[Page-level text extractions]
====

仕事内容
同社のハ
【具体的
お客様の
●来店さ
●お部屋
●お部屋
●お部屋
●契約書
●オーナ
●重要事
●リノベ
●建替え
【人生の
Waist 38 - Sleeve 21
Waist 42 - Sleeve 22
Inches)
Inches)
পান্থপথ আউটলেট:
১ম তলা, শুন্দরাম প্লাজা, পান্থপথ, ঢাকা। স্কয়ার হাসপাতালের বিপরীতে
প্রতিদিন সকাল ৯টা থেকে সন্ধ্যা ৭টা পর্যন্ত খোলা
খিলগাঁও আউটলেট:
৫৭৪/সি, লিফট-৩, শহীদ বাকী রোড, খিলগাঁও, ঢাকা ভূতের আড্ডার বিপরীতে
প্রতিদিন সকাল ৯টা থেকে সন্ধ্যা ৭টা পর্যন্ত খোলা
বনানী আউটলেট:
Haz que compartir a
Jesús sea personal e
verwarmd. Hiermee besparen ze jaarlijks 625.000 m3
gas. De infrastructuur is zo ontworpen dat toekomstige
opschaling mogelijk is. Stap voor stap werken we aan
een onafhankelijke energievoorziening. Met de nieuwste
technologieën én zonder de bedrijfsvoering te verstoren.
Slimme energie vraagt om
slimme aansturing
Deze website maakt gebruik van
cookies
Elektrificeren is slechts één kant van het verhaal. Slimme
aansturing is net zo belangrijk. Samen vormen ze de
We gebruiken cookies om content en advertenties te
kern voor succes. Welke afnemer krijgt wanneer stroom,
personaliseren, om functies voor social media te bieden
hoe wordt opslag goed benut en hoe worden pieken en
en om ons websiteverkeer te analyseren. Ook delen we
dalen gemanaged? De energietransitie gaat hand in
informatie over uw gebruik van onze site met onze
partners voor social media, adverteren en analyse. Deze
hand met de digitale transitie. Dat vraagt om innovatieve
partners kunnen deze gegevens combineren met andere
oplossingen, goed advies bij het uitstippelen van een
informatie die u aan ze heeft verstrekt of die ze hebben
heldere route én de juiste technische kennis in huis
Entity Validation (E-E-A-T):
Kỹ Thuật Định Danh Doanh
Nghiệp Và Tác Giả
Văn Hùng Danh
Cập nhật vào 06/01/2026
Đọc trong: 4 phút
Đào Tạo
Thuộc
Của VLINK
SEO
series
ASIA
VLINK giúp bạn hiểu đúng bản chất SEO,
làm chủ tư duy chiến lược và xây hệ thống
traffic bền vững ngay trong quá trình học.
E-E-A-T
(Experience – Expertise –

====

Instructions to follow: In the data above, each line holding "goed" is to be found and copied.

Solution to the problem:
hoe wordt opslag goed benut en hoe worden pieken en
oplossingen, goed advies bij het uitstippelen van een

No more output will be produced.